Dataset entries
=== Section Start ===

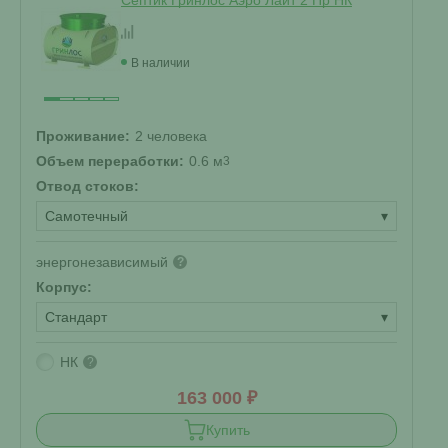
Септик Гринлос Аэро Лайт 2 Пр НК
В наличии
Проживание:
2 человека
Объем переработки:
0.6 м
3
Отвод стоков:
Самотечный
▾
энергонезависимый
?
Корпус:
Стандарт
▾
НК
?
163 000 ₽
Купить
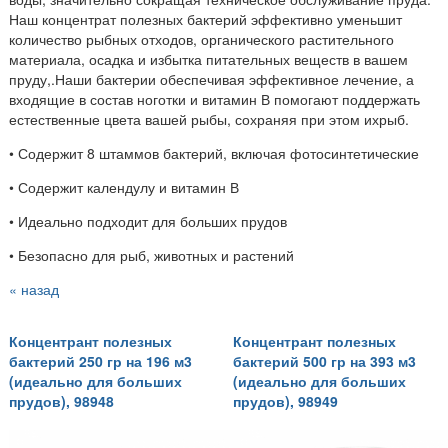
Наш концентрат полезных бактерий эффективно уменьшит
количество рыбных отходов, органического растительного
материала, осадка и избытка питательных веществ в вашем
пруду,.Наши бактерии обеспечивая эффективное лечение, а
входящие в состав ноготки и витамин В помогают поддержать
естественные цвета вашей рыбы, сохраняя при этом ихрыб.
• Содержит 8 штаммов бактерий, включая фотосинтетические
• Содержит календулу и витамин В
• Идеально подходит для больших прудов
• Безопасно для рыб, животных и растений
« назад
Концентрант полезных
Концентрант полезных
бактерий 250 гр на 196 м3
бактерий 500 гр на 393 м3
(идеально для больших
(идеально для больших
прудов), 98948
прудов), 98949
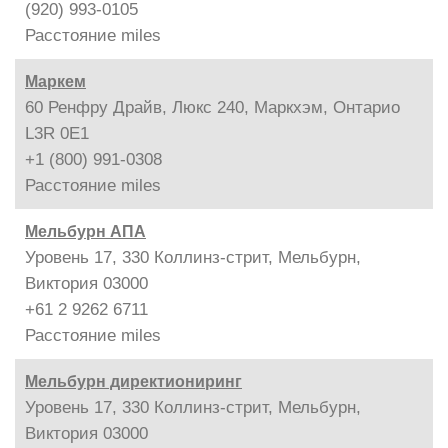
(920) 993-0105
Расстояние
miles
Маркем
60 Ренфру Драйв, Люкс 240, Маркхэм, Онтарио
L3R 0E1
+1 (800) 991-0308
Расстояние
miles
Мельбурн АПА
Уровень 17, 330 Коллинз-стрит, Мельбурн,
Виктория 03000
+61 2 9262 6711
Расстояние
miles
Мельбурн директиониринг
Уровень 17, 330 Коллинз-стрит, Мельбурн,
Виктория 03000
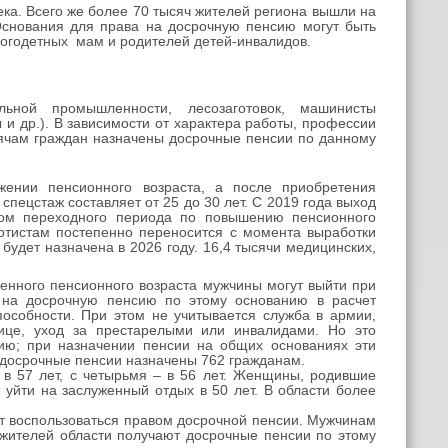
ка. Всего же более 70 тысяч жителей региона вышли на
Основания для права на досрочную пенсию могут быть
ногодетных мам и родителей детей-инвалидов.
льной промышленности, лесозаготовок, машинисты
 и др.). В зависимости от характера работы, профессии
ысячам граждан назначены досрочные пенсии по данному
ижении пенсионного возраста, а после приобретения
пецстаж составляет от 25 до 30 лет. С 2019 года выход
том переходного периода по повышению пенсионного
артистам постепенно переносится с момента выработки
 будет назначена в 2026 году. 16,4 тысячи медицинских,
енного пенсионного возраста мужчины могут выйти при
 на досрочную пенсию по этому основанию в расчет
особности. При этом не учитывается служба в армии,
тице, уход за престарелыми или инвалидами. Но это
ию; при назначении пенсии на общих основаниях эти
 досрочные пенсии назначены 762 гражданам.
в 57 лет, с четырьмя – в 56 лет. Женщины, родившие
 уйти на заслуженный отдых в 50 лет. В области более
т воспользоваться правом досрочной пенсии. Мужчинам
 жителей области получают досрочные пенсии по этому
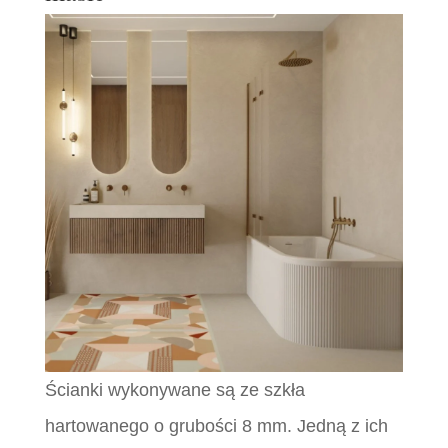
Ścianki wykonywane są ze szkła
hartowanego o grubości 8 mm. Jedną z ich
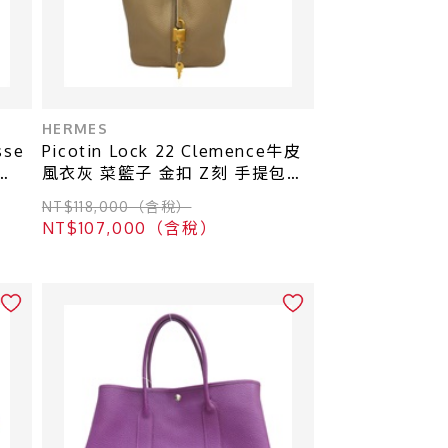
HERMES
sse
Picotin Lock 22 Clemence牛皮
風衣灰 菜籃子 金扣 Z刻 手提包
【HERMES 愛馬仕】
NT$118,000（含稅）
NT$107,000（含稅）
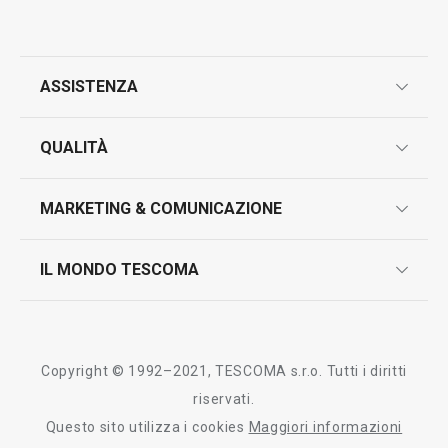
Tutti i prodotti della linea PRESIDENT
ASSISTENZA
garanzie
QUALITÀ
marcatura prodotti
design
MARKETING & COMUNICAZIONE
contatti
controllo qualità
scrivici in whatsapp
il nuovo catalogo al consumatore 2026
IL MONDO TESCOMA
test sui prodotti
myTescoma
certificazioni
azienda
storia
Copyright © 1992–2021, TESCOMA s.r.o. Tutti i diritti
persone
riservati.
Questo sito utilizza i cookies
Maggiori informazioni
Tescoma nel mondo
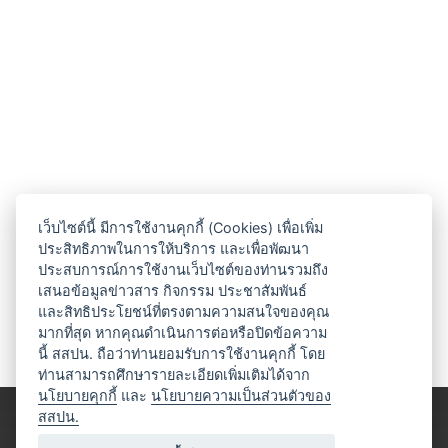
เว็บไซต์นี้ มีการใช้งานคุกกี้ (Cookies) เพื่อเพิ่ม
ประสิทธิภาพในการให้บริการ และเพื่อพัฒนา
ประสบการณ์การใช้งานเว็บไซต์ของท่านรวมถึง
เสนอข้อมูลข่าวสาร กิจกรรม ประชาสัมพันธ์
และสิทธิประโยชน์ที่ตรงตามความสนใจของคุณ
มากที่สุด หากคุณดำเนินการต่อหรือปิดข้อความ
นี้ สสปน. ถือว่าท่านยอมรับการใช้งานคุกกี้ โดย
ท่านสามารถศึกษารายละเอียดเพิ่มเติมได้จาก
นโยบายคุกกี้
และ
นโยบายความเป็นส่วนตัวของ
สสปน.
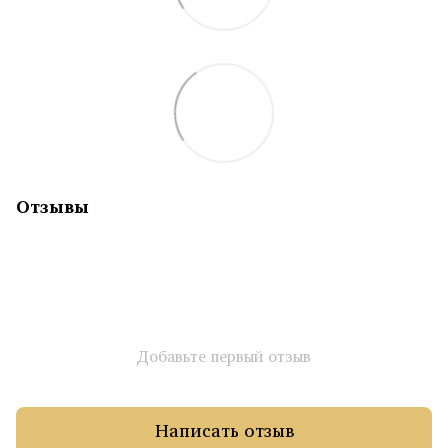
Отзывы
Добавьте первый отзыв
Написать отзыв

=== Section End ===

# What the exercise asks
Gather each line of the records holding the string "งานค".

# Answer to the problem
เว็บไซต์นี้ มีการใช้งานคุกกี้ (Cookies) เพื่อเพิ่ม
นี้ สสปน. ถือว่าท่านยอมรับการใช้งานคุกกี้ โดย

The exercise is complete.